And therein lies the problem - not "white privilege" but a lack of candidates to fill these sort of jobs that pay well or control the levers of our society.  And this is not a problem than can be fixed overnight, nor should it be fixed by elevating people to jobs if they don't have the necessary qualifications.

This means that simple, pat answers like "defund the Police" or "white privilege" or "slave reparations" are not going to change much, if anything.  In fact, they may set us back by decades, by dividing people even more.   What we need is a new generation of black youth who want to take these jobs, who are also given the educational opportunities, in both primary and secondary education, to qualify for them.

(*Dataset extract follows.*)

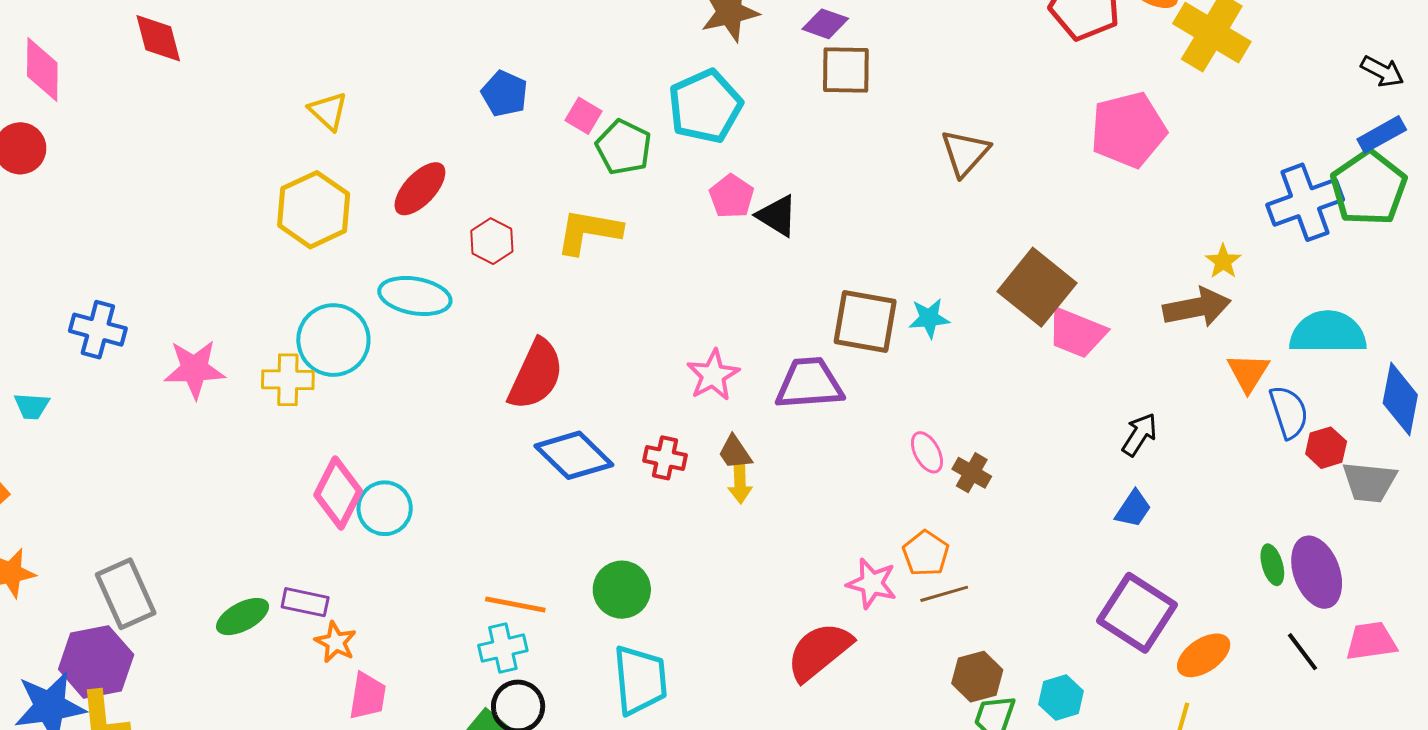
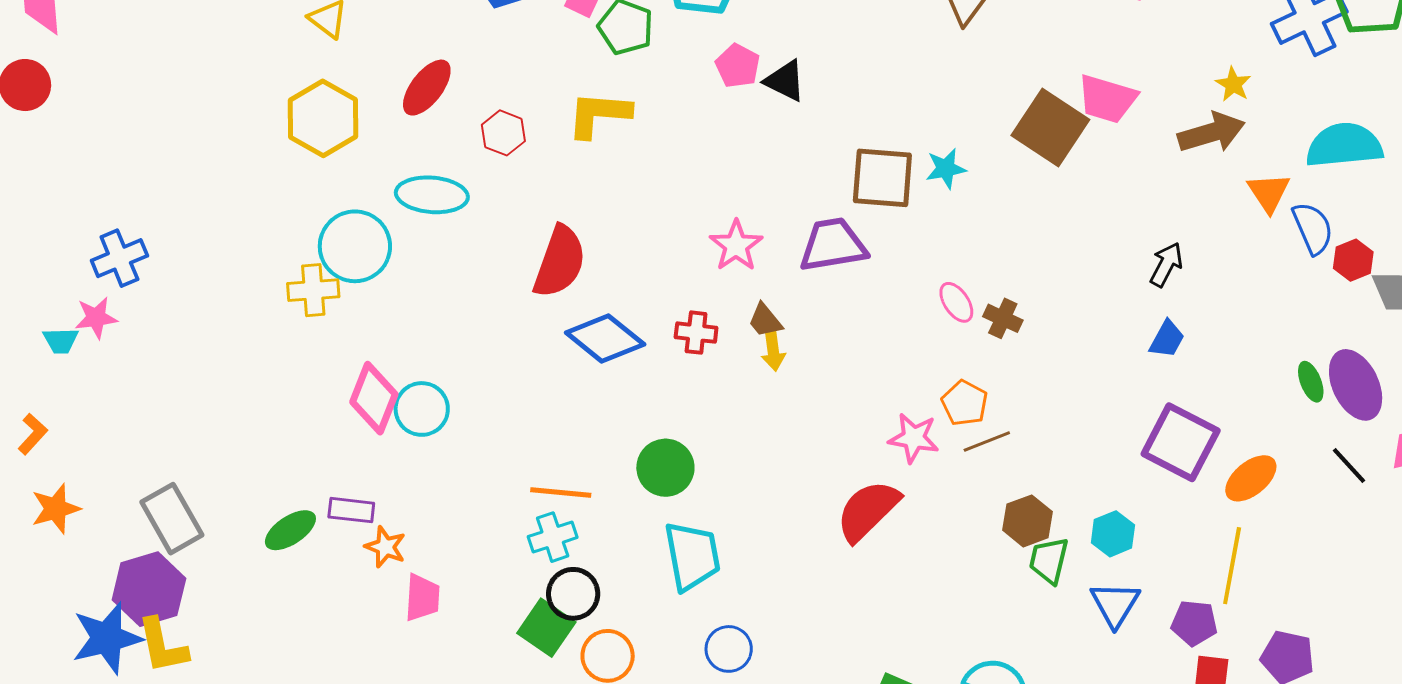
blue cross: (98, 330) -> (119, 258), turned -32
pink trapezoid: (1077, 333) -> (1107, 99), moved
pink star: (194, 369) -> (96, 318), moved, size x0.7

What I expect we will find is that, like with other cultural minorities, where advancement and education are not valued, the success rate will be low.   It is just as hard to get the redneck child from the trailer park to go to college and succeed, as it is to get the youth from the inner-city ghetto to succeed. No one seems to feel too sorry for the redneck trailer park boy, even though his sort outnumbers the disadvantaged black youth by at least 2:1.

Yes, racism plays a part - but every year, a smaller and smaller part.  Other factors which are harder to identify and damn-near-impossible to eradicate, account for most of the problem.  And sadly, many of the folks on the left not only don't want to address these sticky problems, they ascribe them as desirable cultural values that should not only be tolerated, but enshrined.  For example, the whole "Ebonics" thing a few years back - arguing that ghetto slang should not only be tolerated but elevated and taught in school as a language course.  No one makes similar noises about how to speak redneck.  Accents and slang are one thing that keep poor people - of all races - down.  Talk stupid, act stupid, live stupid. Race has less to do with it than you think.

Of course, if you make this argument, you are accused of being racist - of praising "articulate blacks" as if being articulate was some sort of bad thing - as if saying something intelligent was "acting white" and thus bad.   How are blacks going to succeed if success is seen as only a white cultural value?

Those are hard answers.  Simple answers to complex problems are usually the wrong answers.   You can "defund the police" and decriminalize drugs and let people out of jail, it won't change much in the short run or the long run.  Hand out "slave reparations" and they will be spent in a month and change little.  So long as the inner city ghettos are crime-ridden and controlled by gangs, black youth will have few opportunities to take controls of the levers of our society and become leaders and businessmen and millionaires and billionaires.

The good news is, well, things are slowly changing - which is not fast enough for most folks.   Opportunities for minorities have improved, but until there is a solid black middle class in this country - one who lives in neighborhoods with good schools, where education and advancement is valued - not much will change.  That isn't a popular answer, to be sure.  And no, it isn't "blaming the victim" just stating a truth.

Part of the problem is how we fund schools in this country.  My late sister taught elementary school in a poor part of town.  She recounted how she had to make photocopies of textbooks for the students - with her own money - as there were not enough books to go around.  She had to bring school supplies to class as well, again with her own money.  And many of the students - mostly Hispanic - hadn't had breakfast that day, and were bored and listless in class.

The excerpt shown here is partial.